#### [WHAT TO WORK ON]
Print the listing below only from the line that has "Selengkapnya" through the line that has "Senaste nytt på RikaTillsammans", exactly, and drop any picture.

#### [DATA EXCERPTS]
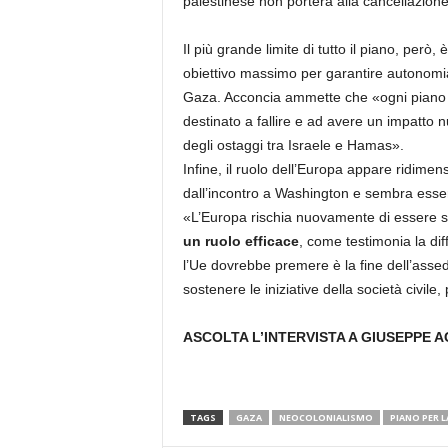
palestinese non porterà alla cancellazion
Il più grande limite di tutto il piano, però, 
obiettivo massimo per garantire autonomia
Gaza. Acconcia ammette che «ogni piano ch
destinato a fallire e ad avere un impatto 
degli ostaggi tra Israele e Hamas».
Infine, il ruolo dell’Europa appare ridime
dall’incontro a Washington e sembra essere
«L’Europa rischia nuovamente di essere s
un ruolo efficace
, come testimonia la dif
l’Ue dovrebbe premere è la fine dell’assedi
sostenere le iniziative della società civile,
ASCOLTA L’INTERVISTA A GIUSEPPE 
TAGS
GAZA
NEOCOLONIALISMO
PIANO PER L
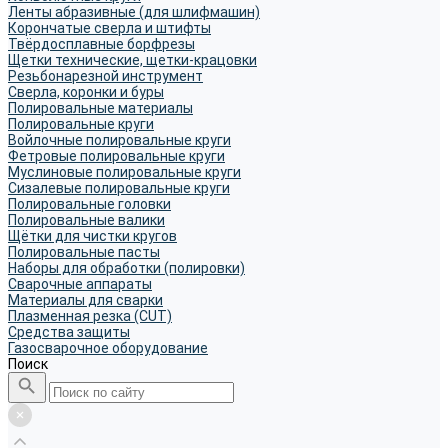
Ленты абразивные (для шлифмашин)
Корончатые сверла и штифты
Твёрдосплавные борфрезы
Щетки технические, щетки-крацовки
Резьбонарезной инструмент
Сверла, коронки и буры
Полировальные материалы
Полировальные круги
Войлочные полировальные круги
Фетровые полировальные круги
Муслиновые полировальные круги
Cизалевые полировальные круги
Полировальные головки
Полировальные валики
Щётки для чистки кругов
Полировальные пасты
Наборы для обработки (полировки)
Сварочные аппараты
Материалы для сварки
Плазменная резка (CUT)
Средства защиты
Газосварочное оборудование
Поиск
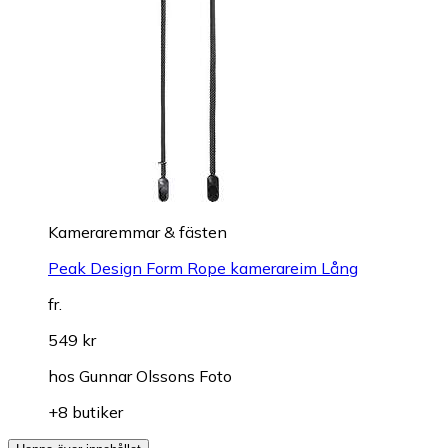
Kameraremmar & fästen
Peak Design Form Rope kamerareim Lång
fr.
549 kr
hos
Gunnar Olssons Foto
+8 butiker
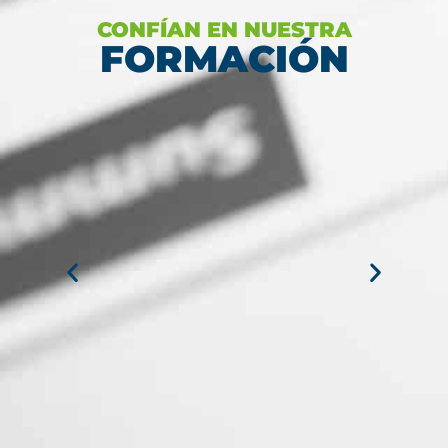
CONFÍAN EN NUESTRA
FORMACIÓN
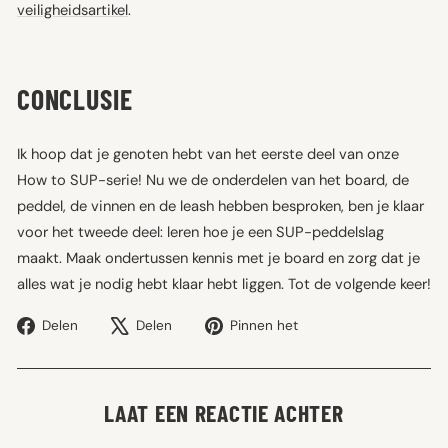
veiligheidsartikel
.
CONCLUSIE
Ik hoop dat je genoten hebt van het eerste deel van onze
How to SUP-serie! Nu we de onderdelen van het board, de
peddel, de vinnen en de leash hebben besproken, ben je klaar
voor het tweede deel: leren hoe je een SUP-peddelslag
maakt. Maak ondertussen kennis met je board en zorg dat je
alles wat je nodig hebt klaar hebt liggen. Tot de volgende keer!
Deel
Tweet
Pin
Delen
Delen
Pinnen het
op
op
op
Facebook
X
Pinterest
LAAT EEN REACTIE ACHTER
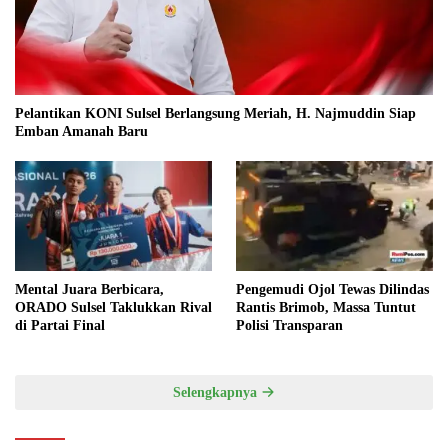
Pelantikan KONI Sulsel Berlangsung Meriah, H. Najmuddin Siap
Emban Amanah Baru
Mental Juara Berbicara,
Pengemudi Ojol Tewas Dilindas
ORADO Sulsel Taklukkan Rival
Rantis Brimob, Massa Tuntut
di Partai Final
Polisi Transparan
Selengkapnya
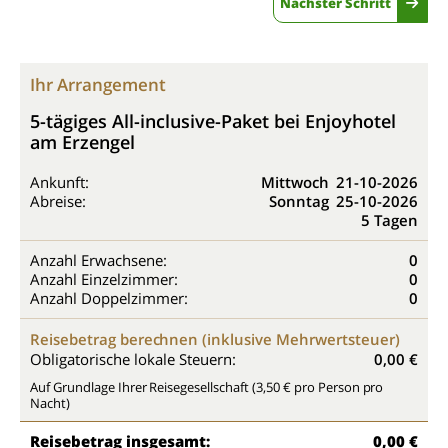
Nächster Schritt
Ihr Arrangement
5-tägiges All-inclusive-Paket bei Enjoyhotel
am Erzengel
Ankunft:
Mittwoch
21-10-2026
Abreise:
Sonntag
25-10-2026
5 Tagen
Anzahl Erwachsene:
0
Anzahl Einzelzimmer:
0
Anzahl Doppelzimmer:
0
Reisebetrag berechnen (inklusive Mehrwertsteuer)
Obligatorische lokale Steuern:
0,00 €
Auf Grundlage Ihrer Reisegesellschaft (3,50 € pro Person pro
Nacht)
Reisebetrag insgesamt:
0,00 €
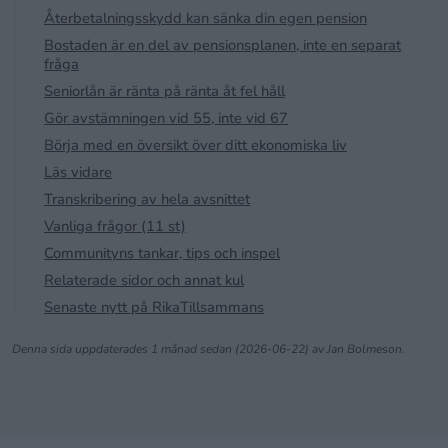
Återbetalningsskydd kan sänka din egen pension
Bostaden är en del av pensionsplanen, inte en separat
fråga
Seniorlån är ränta på ränta åt fel håll
Gör avstämningen vid 55, inte vid 67
Börja med en översikt över ditt ekonomiska liv
Läs vidare
Transkribering av hela avsnittet
Vanliga frågor (11 st)
Communityns tankar, tips och inspel
Relaterade sidor och annat kul
Senaste nytt på RikaTillsammans
Denna sida uppdaterades 1 månad sedan (2026-06-22) av Jan Bolmeson.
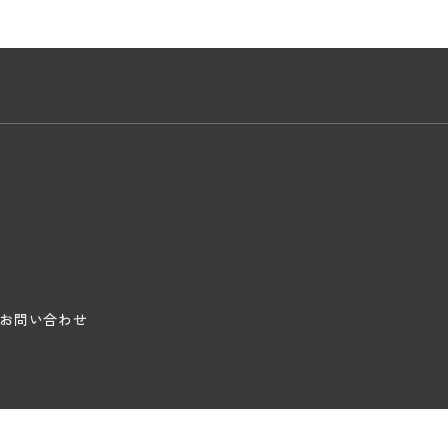
お問い合わせ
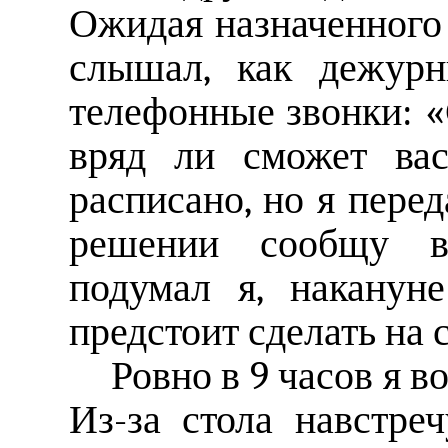
Ожидая назначенного
слышал, как дежурн
телефонные звонки: 
вряд ли сможет вас
расписано, но я перед
решении сообщу ва
подумал я, накануне
предстоит сделать на
Ровно в 9 часов я 
Из-за стола навстр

#### [RESPONSE]
Selengkapnya
Nächster Schritt
Ihr Arrangement
5-tägiges All-inclusive-Paket bei Enjoyhotel
am Erzengel
Ankunft:
Mittwoch
21-10-2026
Abreise:
Sonntag
25-10-2026
5 Tagen
Anzahl Erwachsene:
0
Anzahl Einzelzimmer:
0
Anzahl Doppelzimmer:
0
Reisebetrag berechnen (inklusive Mehrwertsteuer)
Obligatorische lokale Steuern:
0,00 €
Auf Grundlage Ihrer Reisegesellschaft (3,50 € pro Person pro
Nacht)
Reisebetrag insgesamt:
0,00 €
Återbetalningsskydd kan sänka din egen pension
Bostaden är en del av pensionsplanen, inte en separat
fråga
Seniorlån är ränta på ränta åt fel håll
Gör avstämningen vid 55, inte vid 67
Börja med en översikt över ditt ekonomiska liv
Läs vidare
Transkribering av hela avsnittet
Vanliga frågor (11 st)
Communityns tankar, tips och inspel
Relaterade sidor och annat kul
Senaste nytt på RikaTillsammans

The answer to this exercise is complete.